— REQUIRED WORK —
Scan the listing below for the word "Skip" and copy every line that has it.

====== MATERIAL SHOWN ======

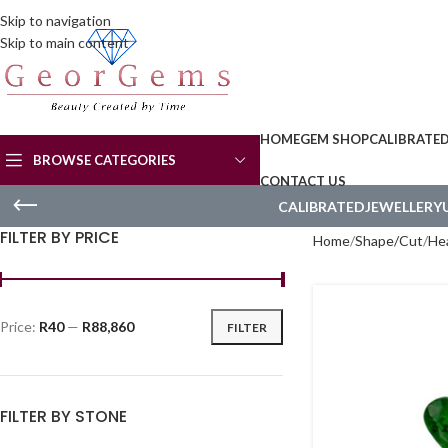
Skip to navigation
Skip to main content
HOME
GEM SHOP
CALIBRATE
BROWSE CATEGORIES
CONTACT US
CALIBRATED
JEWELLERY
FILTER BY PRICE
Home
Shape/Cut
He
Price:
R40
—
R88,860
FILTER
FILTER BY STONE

======

— RESPONSE AREA —
Skip to navigation
Skip to main content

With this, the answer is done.